**Directions**
Repeat the data that follows in full. Do not include the pictures.

(Data for this task)

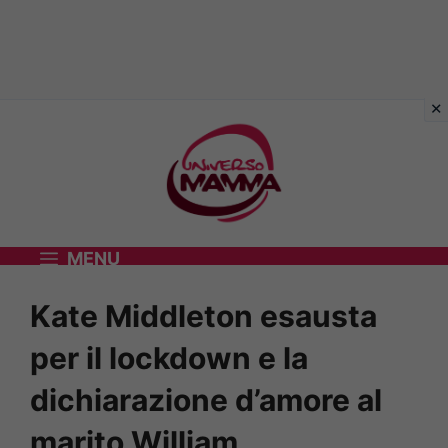
Vai
al
contenuto
MENU
Kate Middleton esausta
per il lockdown e la
dichiarazione d’amore al
marito William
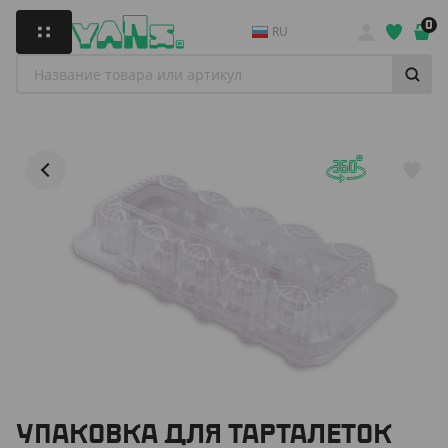
0
RU
УПАКОВКА ДЛЯ ТАРТАЛЕТОК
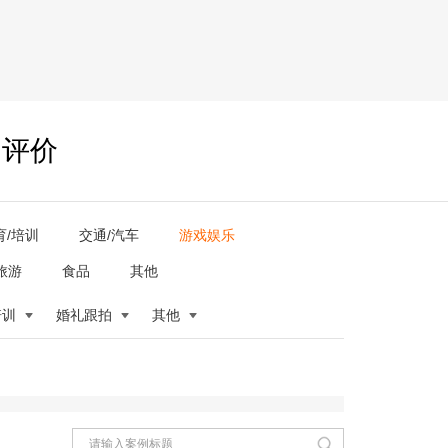
户评价
育/培训
交通/汽车
游戏娱乐
旅游
食品
其他
培训
婚礼跟拍
其他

(End Data for this task)

**Answer area**
Vai
al
contenuto
MENU
Kate Middleton esausta
per il lockdown e la
dichiarazione d’amore al
marito William
0
RU
УПАКОВКА ДЛЯ ТАРТАЛЕТОК
户评价
育/培训
交通/汽车
游戏娱乐
旅游
食品
其他
培训
婚礼跟拍
其他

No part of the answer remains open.